Piso catorce. Personal. Tenía la muy astuta sospecha de que eran ellos quienes habían tramado sus quince años de exilio mientras la Guía se transformaba en aquel monolito empresarial (o mejor dicho, en un duolito, no había que olvidar a los abogados).
Piso trece. Investigación y desarrollo.
Un momento.
Piso trece,
Tenía que pensar bastante rápido, pues la situación se estaba volviendo un tanto apremiante.
De pronto recordó el panel de pisos del ascensor. No tenía piso trece. No le había dado importancia porque, después de pasar quince años en la Tierra, planeta bastante atrasado y supersticioso con el número trece, estaba acostumbrado a estar en edificios que no tenían piso trece. Pero ahí no había razón.
Las ventanas del piso trece, según observó en el instante en que pasó rápidamente frente a ellas, tenían cristales oscuros.
¿Qué estaba pasando allí? Empezó a recordar todo lo que había dicho Harl. Una sola Guía, nueva y multidimensional, difundida en un número infinito de universos. De la forma en que lo había explicado Harl, parecía un absoluto disparate ideado por el departamento comercial con el apoyo de los contables. Si consistía en algo más serio, entonces era una idea descabellada y muy peligrosa. Había algo de verdad en ello. ¿Qué ocurría tras las oscuras ventanas del clausurado piso trece?
Ford sintió una creciente punzada de curiosidad, seguida de una creciente punzada de pánico. Ésa era su lista completa de sensaciones ascendentes. En todos los demás aspectos, seguía cayendo a toda velocidad. Tendría que empezar realmente a pensar en cómo iba a salir vivo de aquella situación.
Miró hacia abajo. A unos cien metros de sus pies empezaba a congregarse gente. Algunos miraban expectantes hacia arriba. Dejándole sitio. Suspendían la maravillosa y enteramente necia Busca del Wocket.
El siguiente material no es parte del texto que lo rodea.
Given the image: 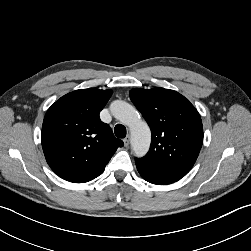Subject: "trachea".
<instances>
[{
  "instance_id": "trachea-1",
  "label": "trachea",
  "mask_w": 251,
  "mask_h": 251,
  "mask_svg": "<svg viewBox=\"0 0 251 251\" xmlns=\"http://www.w3.org/2000/svg\"><path fill=\"white\" fill-rule=\"evenodd\" d=\"M115 135L118 138L126 137V128L122 124H117L114 129Z\"/></svg>"
}]
</instances>
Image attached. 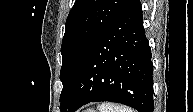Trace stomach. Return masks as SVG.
I'll list each match as a JSON object with an SVG mask.
<instances>
[{"label":"stomach","instance_id":"obj_1","mask_svg":"<svg viewBox=\"0 0 193 112\" xmlns=\"http://www.w3.org/2000/svg\"><path fill=\"white\" fill-rule=\"evenodd\" d=\"M87 112H94V110L93 109H89V110H87Z\"/></svg>","mask_w":193,"mask_h":112}]
</instances>
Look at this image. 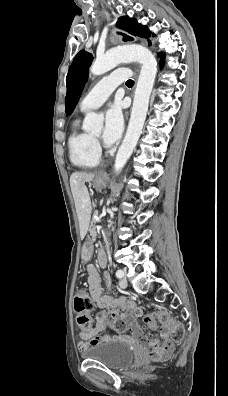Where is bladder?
Masks as SVG:
<instances>
[{
  "mask_svg": "<svg viewBox=\"0 0 228 396\" xmlns=\"http://www.w3.org/2000/svg\"><path fill=\"white\" fill-rule=\"evenodd\" d=\"M80 355L84 359L96 360L113 369L128 367L133 359L134 353L130 346L120 340H108L84 347Z\"/></svg>",
  "mask_w": 228,
  "mask_h": 396,
  "instance_id": "1",
  "label": "bladder"
}]
</instances>
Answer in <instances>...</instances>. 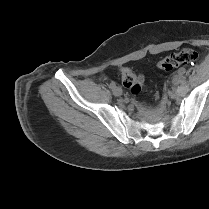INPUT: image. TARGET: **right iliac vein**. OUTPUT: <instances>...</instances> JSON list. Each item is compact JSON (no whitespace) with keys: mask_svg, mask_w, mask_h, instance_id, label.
I'll list each match as a JSON object with an SVG mask.
<instances>
[{"mask_svg":"<svg viewBox=\"0 0 209 209\" xmlns=\"http://www.w3.org/2000/svg\"><path fill=\"white\" fill-rule=\"evenodd\" d=\"M113 94L115 96H121L122 95V89L120 87H115L113 90H112Z\"/></svg>","mask_w":209,"mask_h":209,"instance_id":"1","label":"right iliac vein"}]
</instances>
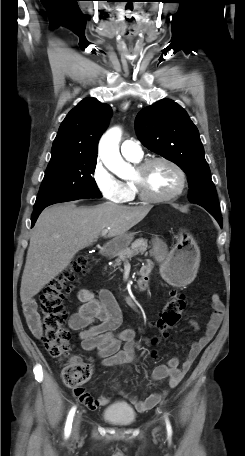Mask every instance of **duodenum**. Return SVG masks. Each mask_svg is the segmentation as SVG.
Here are the masks:
<instances>
[{"label":"duodenum","mask_w":245,"mask_h":456,"mask_svg":"<svg viewBox=\"0 0 245 456\" xmlns=\"http://www.w3.org/2000/svg\"><path fill=\"white\" fill-rule=\"evenodd\" d=\"M115 248H116V243L114 241L107 243L102 251V255L104 257L110 256L113 253V251L115 250ZM145 286H146V281L144 278H142L139 282V288L143 289V288H145Z\"/></svg>","instance_id":"410a0bca"}]
</instances>
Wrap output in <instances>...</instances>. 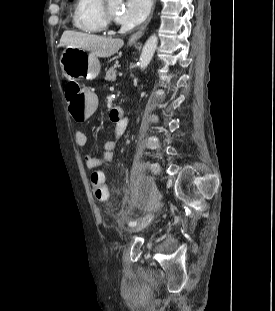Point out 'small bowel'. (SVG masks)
I'll list each match as a JSON object with an SVG mask.
<instances>
[{"instance_id":"c3829d8e","label":"small bowel","mask_w":275,"mask_h":311,"mask_svg":"<svg viewBox=\"0 0 275 311\" xmlns=\"http://www.w3.org/2000/svg\"><path fill=\"white\" fill-rule=\"evenodd\" d=\"M124 110H112L105 120L106 126H114L112 136L103 145V152L100 156L86 155L84 158L85 165L89 169H95L110 162L113 158V151L127 127V120L124 118ZM75 142L79 147L87 144V136L82 129L75 131Z\"/></svg>"}]
</instances>
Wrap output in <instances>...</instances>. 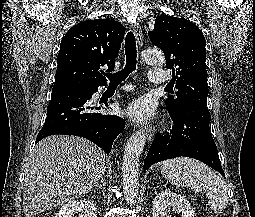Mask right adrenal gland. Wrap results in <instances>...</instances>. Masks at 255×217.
<instances>
[{
	"mask_svg": "<svg viewBox=\"0 0 255 217\" xmlns=\"http://www.w3.org/2000/svg\"><path fill=\"white\" fill-rule=\"evenodd\" d=\"M99 183L101 184V186H103V188L105 187L104 177H103V176L101 177L100 181L96 183V185H95V186H98V185H99Z\"/></svg>",
	"mask_w": 255,
	"mask_h": 217,
	"instance_id": "2a0ac1e0",
	"label": "right adrenal gland"
}]
</instances>
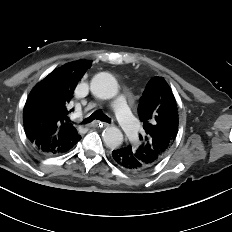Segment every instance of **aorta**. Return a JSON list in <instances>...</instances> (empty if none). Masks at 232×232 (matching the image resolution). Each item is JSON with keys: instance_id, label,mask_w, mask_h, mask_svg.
<instances>
[{"instance_id": "aorta-1", "label": "aorta", "mask_w": 232, "mask_h": 232, "mask_svg": "<svg viewBox=\"0 0 232 232\" xmlns=\"http://www.w3.org/2000/svg\"><path fill=\"white\" fill-rule=\"evenodd\" d=\"M92 94L100 99H112L118 94V83L109 73L101 72L93 77L90 83ZM103 141L110 149L119 147L123 142V134L114 126L105 128Z\"/></svg>"}]
</instances>
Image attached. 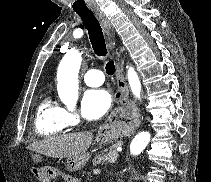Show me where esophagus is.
Returning <instances> with one entry per match:
<instances>
[{"instance_id":"1","label":"esophagus","mask_w":211,"mask_h":182,"mask_svg":"<svg viewBox=\"0 0 211 182\" xmlns=\"http://www.w3.org/2000/svg\"><path fill=\"white\" fill-rule=\"evenodd\" d=\"M93 12L95 16L97 17V19L99 20L107 38L109 40H114L115 38L114 29L110 21L105 16V14L100 9H93ZM116 81H117L118 90L114 95V100L117 104H120L126 107H130V106L134 107L135 111L137 112L136 126H138L140 124V114H139L137 106L134 105L129 98V89L125 81V78L123 76L122 70L120 69L119 63L116 64ZM114 116H115L114 113H111L109 115V117L103 124L101 131L107 130L111 126V124L113 123Z\"/></svg>"}]
</instances>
Lamentaría decepcionarlos, pero no se había dado cuenta hasta entonces de que a unos setenta centímetros debajo de él tenía a Colin, que iba feliz y contento, meciéndose a la espera de que decidiese qué hacer.
—¡Colin!— gritó Ford.
Colin no respondió. Ford se quedó helado. Entonces recordó de pronto que no le había dicho que se llamaba Colin.
—¡Ven aquí!
Colin se puso a su altura con una breve sacudida. Disfrutaba inmensamente del viaje en picado, y esperaba que a Ford también le gustase.
Su mundo se tornó inesperadamente negro cuando la toalla de Ford lo envolvió de pronto. Se sentía muchísimo más pesado. Le encantaba y emocionaba el desafío que Ford le había presentado. Sólo estaba un tanto inseguro de si podría afrontarlo, nada más.
La toalla formaba un cabestrillo sobre Colin. Ford iba colgando de la toalla, agarrado a las puntas. Otros autoestopistas consideraban conveniente modificar las toallas de extraña manera, entretejiéndolas de toda clase de herramientas y cosas prácticas, incluso equipos informáticos. Ford era un purista. Le gustaba que las cosas no perdieran la sencillez. Llevaba una toalla normal y corriente, de una de tantas tiendas de artículos domésticos. Incluso conservaba el dibujo de flores azul y rosa pese a sus repetidos intentos de decolorarla y lavarla a la piedra. Llevaba entretejidos un par de alambres, un lápiz flexible y ciertas sustancias nutritivas embebidas en una de las puntas del tejido para que le resultara fácil chupetearlas en caso de emergencia, pero por lo demás era una toalla sencilla con la que uno se podía secar la cara.